--- Provided material ---

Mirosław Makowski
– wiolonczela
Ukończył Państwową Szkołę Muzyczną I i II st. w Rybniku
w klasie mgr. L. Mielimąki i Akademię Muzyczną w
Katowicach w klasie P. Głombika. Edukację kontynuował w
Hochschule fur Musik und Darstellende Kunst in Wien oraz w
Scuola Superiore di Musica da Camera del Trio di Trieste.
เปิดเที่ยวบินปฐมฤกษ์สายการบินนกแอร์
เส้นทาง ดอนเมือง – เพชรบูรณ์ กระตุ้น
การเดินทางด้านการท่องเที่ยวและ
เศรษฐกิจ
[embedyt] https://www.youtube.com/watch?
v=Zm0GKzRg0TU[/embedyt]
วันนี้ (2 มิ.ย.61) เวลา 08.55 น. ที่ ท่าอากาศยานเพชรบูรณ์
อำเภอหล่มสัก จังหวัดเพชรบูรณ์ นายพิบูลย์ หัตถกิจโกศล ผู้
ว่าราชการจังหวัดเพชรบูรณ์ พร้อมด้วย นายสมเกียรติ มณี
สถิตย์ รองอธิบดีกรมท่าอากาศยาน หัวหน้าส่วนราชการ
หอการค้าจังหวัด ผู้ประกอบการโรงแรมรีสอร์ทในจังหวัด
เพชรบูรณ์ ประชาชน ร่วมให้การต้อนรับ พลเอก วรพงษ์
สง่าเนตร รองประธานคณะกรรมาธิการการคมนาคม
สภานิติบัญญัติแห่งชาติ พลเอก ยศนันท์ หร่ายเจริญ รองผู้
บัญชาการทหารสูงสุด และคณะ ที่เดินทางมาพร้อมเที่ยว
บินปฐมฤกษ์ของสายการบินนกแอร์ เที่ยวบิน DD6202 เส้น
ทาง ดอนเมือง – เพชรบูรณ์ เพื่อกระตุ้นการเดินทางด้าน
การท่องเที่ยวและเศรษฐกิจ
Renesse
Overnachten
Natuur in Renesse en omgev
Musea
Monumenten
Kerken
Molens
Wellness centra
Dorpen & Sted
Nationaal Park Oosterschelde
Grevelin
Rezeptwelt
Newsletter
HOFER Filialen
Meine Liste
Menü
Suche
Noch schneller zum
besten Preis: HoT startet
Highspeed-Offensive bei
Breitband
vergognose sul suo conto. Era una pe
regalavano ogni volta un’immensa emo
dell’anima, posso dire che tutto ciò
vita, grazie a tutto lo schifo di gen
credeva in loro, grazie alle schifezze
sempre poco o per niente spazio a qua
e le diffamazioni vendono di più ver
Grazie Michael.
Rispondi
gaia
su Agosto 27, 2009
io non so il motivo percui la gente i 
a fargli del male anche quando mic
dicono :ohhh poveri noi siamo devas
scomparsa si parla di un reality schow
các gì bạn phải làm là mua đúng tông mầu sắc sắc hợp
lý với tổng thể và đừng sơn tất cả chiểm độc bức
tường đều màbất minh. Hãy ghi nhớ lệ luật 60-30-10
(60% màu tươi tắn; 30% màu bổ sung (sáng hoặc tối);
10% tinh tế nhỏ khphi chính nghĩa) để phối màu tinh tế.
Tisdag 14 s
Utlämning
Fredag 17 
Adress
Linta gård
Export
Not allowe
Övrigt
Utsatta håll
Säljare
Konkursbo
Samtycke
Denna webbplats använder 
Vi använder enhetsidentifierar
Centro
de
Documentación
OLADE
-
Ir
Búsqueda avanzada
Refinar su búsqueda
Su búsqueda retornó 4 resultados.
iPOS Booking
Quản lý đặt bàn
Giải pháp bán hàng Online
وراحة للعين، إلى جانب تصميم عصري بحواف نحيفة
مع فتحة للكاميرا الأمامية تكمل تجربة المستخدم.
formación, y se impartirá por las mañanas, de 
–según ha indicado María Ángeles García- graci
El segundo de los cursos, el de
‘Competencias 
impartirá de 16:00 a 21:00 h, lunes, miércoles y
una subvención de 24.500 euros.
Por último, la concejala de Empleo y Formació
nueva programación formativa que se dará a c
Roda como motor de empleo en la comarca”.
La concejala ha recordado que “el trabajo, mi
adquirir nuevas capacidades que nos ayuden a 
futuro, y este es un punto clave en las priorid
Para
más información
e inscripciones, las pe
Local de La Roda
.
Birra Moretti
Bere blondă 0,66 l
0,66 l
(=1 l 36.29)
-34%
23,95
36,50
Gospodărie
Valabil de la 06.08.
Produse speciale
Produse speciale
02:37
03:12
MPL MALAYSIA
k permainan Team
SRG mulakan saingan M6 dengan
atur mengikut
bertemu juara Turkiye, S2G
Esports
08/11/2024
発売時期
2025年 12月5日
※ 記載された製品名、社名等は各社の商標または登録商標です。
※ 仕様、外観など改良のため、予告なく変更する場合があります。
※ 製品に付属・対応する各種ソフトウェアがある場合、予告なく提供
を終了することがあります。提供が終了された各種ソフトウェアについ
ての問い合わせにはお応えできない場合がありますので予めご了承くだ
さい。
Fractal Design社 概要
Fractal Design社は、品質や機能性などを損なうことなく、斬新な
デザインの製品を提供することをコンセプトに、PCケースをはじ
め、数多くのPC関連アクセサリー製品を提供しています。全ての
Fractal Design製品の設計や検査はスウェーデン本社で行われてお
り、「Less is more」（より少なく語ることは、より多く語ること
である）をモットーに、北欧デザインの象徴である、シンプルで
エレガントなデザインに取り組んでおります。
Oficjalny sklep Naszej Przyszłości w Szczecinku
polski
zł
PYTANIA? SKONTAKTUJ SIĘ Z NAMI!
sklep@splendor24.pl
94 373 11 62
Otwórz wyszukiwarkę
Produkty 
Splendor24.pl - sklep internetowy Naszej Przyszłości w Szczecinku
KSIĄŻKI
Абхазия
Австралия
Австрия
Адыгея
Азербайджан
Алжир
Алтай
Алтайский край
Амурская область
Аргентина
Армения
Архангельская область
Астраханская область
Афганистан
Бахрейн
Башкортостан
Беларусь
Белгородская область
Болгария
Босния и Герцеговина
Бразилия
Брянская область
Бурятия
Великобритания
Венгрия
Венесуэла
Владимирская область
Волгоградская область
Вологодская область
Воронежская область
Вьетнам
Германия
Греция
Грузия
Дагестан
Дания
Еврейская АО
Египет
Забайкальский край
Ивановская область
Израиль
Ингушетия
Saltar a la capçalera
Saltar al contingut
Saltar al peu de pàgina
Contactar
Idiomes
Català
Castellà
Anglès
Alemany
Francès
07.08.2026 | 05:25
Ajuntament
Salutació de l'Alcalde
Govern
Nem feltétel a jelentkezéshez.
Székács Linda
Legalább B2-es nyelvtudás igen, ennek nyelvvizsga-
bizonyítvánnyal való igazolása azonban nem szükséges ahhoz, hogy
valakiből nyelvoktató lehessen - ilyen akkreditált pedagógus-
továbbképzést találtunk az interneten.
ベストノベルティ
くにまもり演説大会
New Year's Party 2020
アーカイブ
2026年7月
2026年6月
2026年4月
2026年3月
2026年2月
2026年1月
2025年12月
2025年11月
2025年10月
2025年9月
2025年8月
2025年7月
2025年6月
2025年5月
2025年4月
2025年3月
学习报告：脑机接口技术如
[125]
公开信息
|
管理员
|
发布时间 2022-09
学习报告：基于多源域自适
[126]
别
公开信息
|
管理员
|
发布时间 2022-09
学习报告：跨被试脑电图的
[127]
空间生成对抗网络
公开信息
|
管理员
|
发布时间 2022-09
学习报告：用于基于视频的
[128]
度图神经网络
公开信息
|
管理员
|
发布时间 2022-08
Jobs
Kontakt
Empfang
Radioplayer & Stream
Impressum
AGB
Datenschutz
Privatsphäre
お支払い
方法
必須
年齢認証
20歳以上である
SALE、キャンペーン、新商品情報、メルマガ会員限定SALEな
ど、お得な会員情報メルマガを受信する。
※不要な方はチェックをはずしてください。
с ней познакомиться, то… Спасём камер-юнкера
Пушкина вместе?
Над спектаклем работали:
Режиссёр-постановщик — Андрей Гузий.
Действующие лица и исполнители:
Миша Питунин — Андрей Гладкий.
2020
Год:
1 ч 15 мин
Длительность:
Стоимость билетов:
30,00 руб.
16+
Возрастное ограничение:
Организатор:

---

▶ [Your task]
Reproduce verbatim the lines above, from the line with "を終了することがあります。提供が終了された各種ソフトウェアについ" through the line with "Nem feltétel a jelentkezéshez.".

▶ [Answer below]
を終了することがあります。提供が終了された各種ソフトウェアについ
ての問い合わせにはお応えできない場合がありますので予めご了承くだ
さい。
Fractal Design社 概要
Fractal Design社は、品質や機能性などを損なうことなく、斬新な
デザインの製品を提供することをコンセプトに、PCケースをはじ
め、数多くのPC関連アクセサリー製品を提供しています。全ての
Fractal Design製品の設計や検査はスウェーデン本社で行われてお
り、「Less is more」（より少なく語ることは、より多く語ること
である）をモットーに、北欧デザインの象徴である、シンプルで
エレガントなデザインに取り組んでおります。
Oficjalny sklep Naszej Przyszłości w Szczecinku
polski
zł
PYTANIA? SKONTAKTUJ SIĘ Z NAMI!
sklep@splendor24.pl
94 373 11 62
Otwórz wyszukiwarkę
Produkty 
Splendor24.pl - sklep internetowy Naszej Przyszłości w Szczecinku
KSIĄŻKI
Абхазия
Австралия
Австрия
Адыгея
Азербайджан
Алжир
Алтай
Алтайский край
Амурская область
Аргентина
Армения
Архангельская область
Астраханская область
Афганистан
Бахрейн
Башкортостан
Беларусь
Белгородская область
Болгария
Босния и Герцеговина
Бразилия
Брянская область
Бурятия
Великобритания
Венгрия
Венесуэла
Владимирская область
Волгоградская область
Вологодская область
Воронежская область
Вьетнам
Германия
Греция
Грузия
Дагестан
Дания
Еврейская АО
Египет
Забайкальский край
Ивановская область
Израиль
Ингушетия
Saltar a la capçalera
Saltar al contingut
Saltar al peu de pàgina
Contactar
Idiomes
Català
Castellà
Anglès
Alemany
Francès
07.08.2026 | 05:25
Ajuntament
Salutació de l'Alcalde
Govern
Nem feltétel a jelentkezéshez.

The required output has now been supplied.